**INSTRUCTIONS TO FOLLOW**: Those lines of the records that contain "moderator" are to be located and copied.

**EXCERPTED RECORDS**:
────────────────────

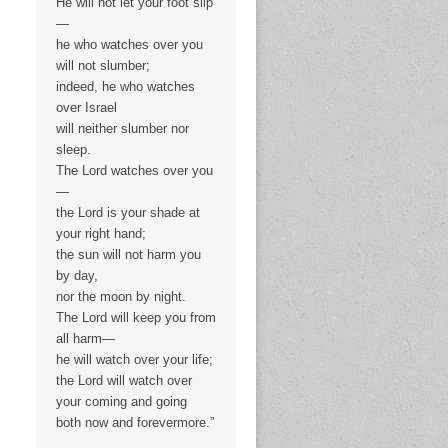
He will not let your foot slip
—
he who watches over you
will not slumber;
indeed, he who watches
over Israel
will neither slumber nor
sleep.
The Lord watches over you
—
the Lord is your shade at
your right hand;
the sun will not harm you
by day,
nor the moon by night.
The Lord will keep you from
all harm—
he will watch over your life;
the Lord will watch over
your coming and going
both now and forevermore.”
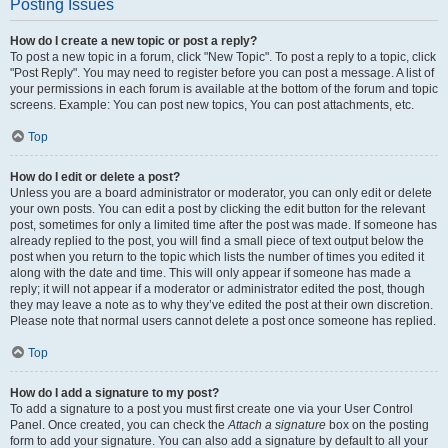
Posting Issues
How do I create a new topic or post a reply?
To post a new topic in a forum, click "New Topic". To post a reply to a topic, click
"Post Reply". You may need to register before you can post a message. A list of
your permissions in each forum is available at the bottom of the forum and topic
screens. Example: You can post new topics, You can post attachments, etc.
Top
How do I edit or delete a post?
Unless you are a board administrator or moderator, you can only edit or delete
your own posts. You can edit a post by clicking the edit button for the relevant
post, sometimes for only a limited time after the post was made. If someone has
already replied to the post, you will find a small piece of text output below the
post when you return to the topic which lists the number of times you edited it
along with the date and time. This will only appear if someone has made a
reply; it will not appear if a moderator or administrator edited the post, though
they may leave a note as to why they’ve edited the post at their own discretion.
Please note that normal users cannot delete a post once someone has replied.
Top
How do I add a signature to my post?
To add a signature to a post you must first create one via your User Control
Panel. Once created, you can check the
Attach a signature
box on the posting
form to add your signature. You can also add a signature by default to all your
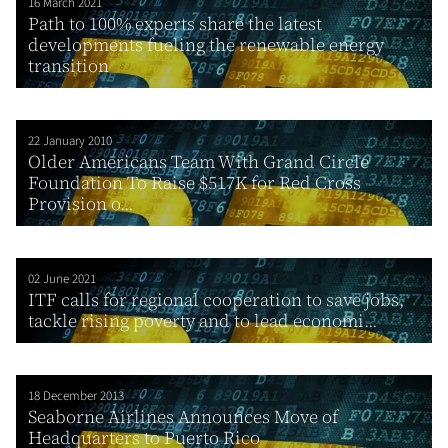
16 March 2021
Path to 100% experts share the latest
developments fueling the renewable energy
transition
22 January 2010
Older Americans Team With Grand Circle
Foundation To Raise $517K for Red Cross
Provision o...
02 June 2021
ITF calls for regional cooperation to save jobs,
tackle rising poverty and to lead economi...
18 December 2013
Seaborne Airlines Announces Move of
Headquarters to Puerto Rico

────────────────────

**SOLUTION FOR THIS EXERCISE**:
Unless you are a board administrator or moderator, you can only edit or delete
reply; it will not appear if a moderator or administrator edited the post, though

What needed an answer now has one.